- **What the task requires**: In the entries below, some lines hold the string "Datenschutzerklärung"; please say how many, giving the number and nothing else.

- **Data shown**:

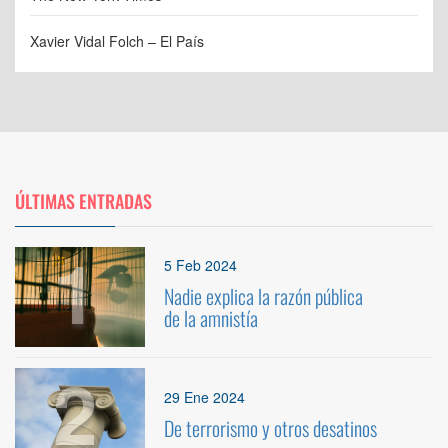
Xavier Vidal Folch – El País
ÚLTIMAS ENTRADAS
1
5 Feb 2024
Nadie explica la razón pública
de la amnistía
2
29 Ene 2024
De terrorismo y otros desatinos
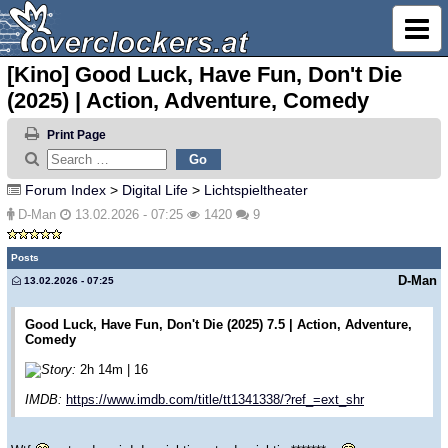
[Kino] Good Luck, Have Fun, Don't Die
(2025) | Action, Adventure, Comedy
Print Page
Forum Index
>
Digital Life
>
Lichtspieltheater
D-Man
13.02.2026 - 07:25
1420
9
Posts
D-Man
13.02.2026 - 07:25
Good Luck, Have Fun, Don't Die (2025) 7.5 | Action, Adventure,
Comedy
Story:
2h 14m | 16
IMDB:
https://www.imdb.com/title/tt1341338/?ref_=ext_shr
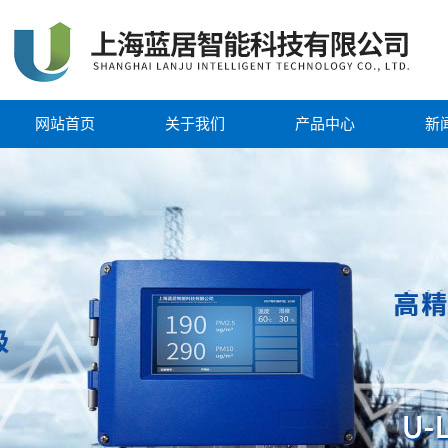
网站首页
关于我们
产品中心
新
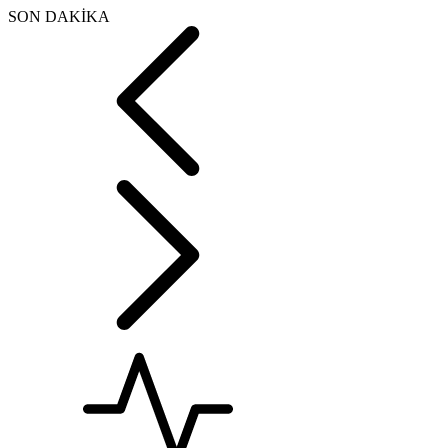
SON DAKİKA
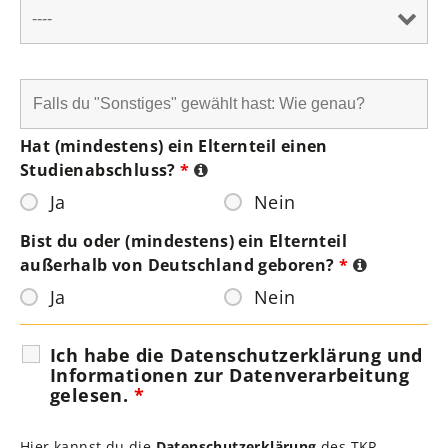
Hat (mindestens) ein Elternteil einen
Studienabschluss?
*
Ja
Nein
Bist du oder (mindestens) ein Elternteil
außerhalb von Deutschland geboren?
*
Ja
Nein
Ich habe die Datenschutzerklärung und
Informationen zur Datenverarbeitung
gelesen.
*
Hier kannst du die
Datenschutzerklärung
des TKR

- **Exercise output**: 2